Exercise objective> Under this line are the records; repeat exactly the lines starting at the one containing "Interesan ekspozicion lige kun la Miljariĝ" and ending at the one containing "INFORMATION", omitting pictures.

Entries shown>
——————————
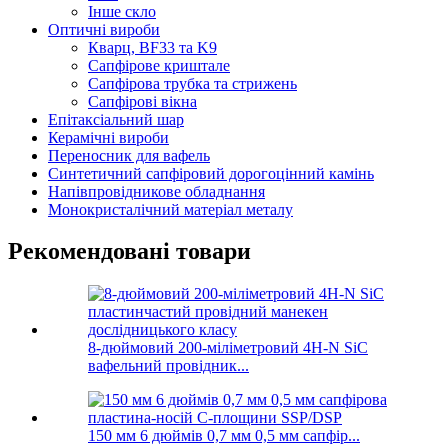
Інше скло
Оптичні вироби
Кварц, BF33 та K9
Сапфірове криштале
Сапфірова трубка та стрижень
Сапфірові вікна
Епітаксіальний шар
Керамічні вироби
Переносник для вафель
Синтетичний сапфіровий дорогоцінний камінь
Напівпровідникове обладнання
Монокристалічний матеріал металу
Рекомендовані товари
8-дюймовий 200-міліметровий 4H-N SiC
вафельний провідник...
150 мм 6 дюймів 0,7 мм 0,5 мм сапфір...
——————————
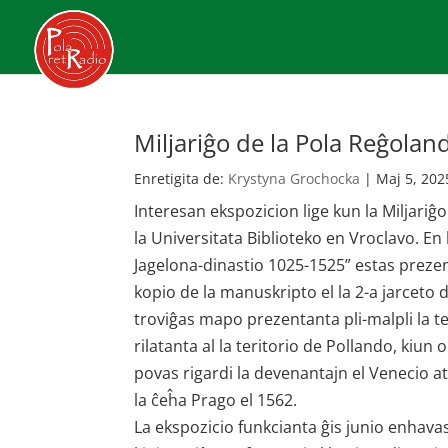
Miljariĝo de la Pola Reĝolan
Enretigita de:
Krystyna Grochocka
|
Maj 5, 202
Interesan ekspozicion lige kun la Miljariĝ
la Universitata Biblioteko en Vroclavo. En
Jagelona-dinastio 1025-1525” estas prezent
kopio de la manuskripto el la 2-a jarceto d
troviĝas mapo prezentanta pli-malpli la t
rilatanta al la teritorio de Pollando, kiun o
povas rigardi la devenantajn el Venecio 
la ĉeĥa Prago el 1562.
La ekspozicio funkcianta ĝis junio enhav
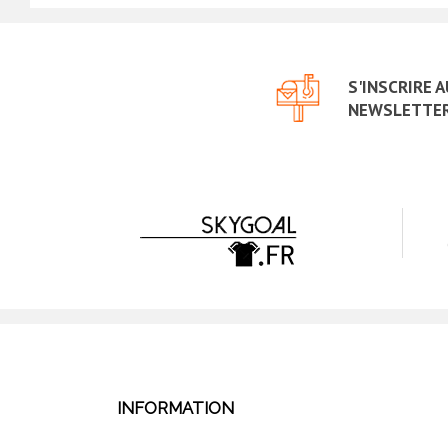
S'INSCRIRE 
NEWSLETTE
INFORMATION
——————————
Answer to this problem>
Interesan ekspozicion lige kun la Miljariĝ
la Universitata Biblioteko en Vroclavo. En
Jagelona-dinastio 1025-1525” estas prezent
kopio de la manuskripto el la 2-a jarceto d
troviĝas mapo prezentanta pli-malpli la t
rilatanta al la teritorio de Pollando, kiun o
povas rigardi la devenantajn el Venecio 
la ĉeĥa Prago el 1562.
La ekspozicio funkcianta ĝis junio enhav
S'INSCRIRE 
NEWSLETTE
INFORMATION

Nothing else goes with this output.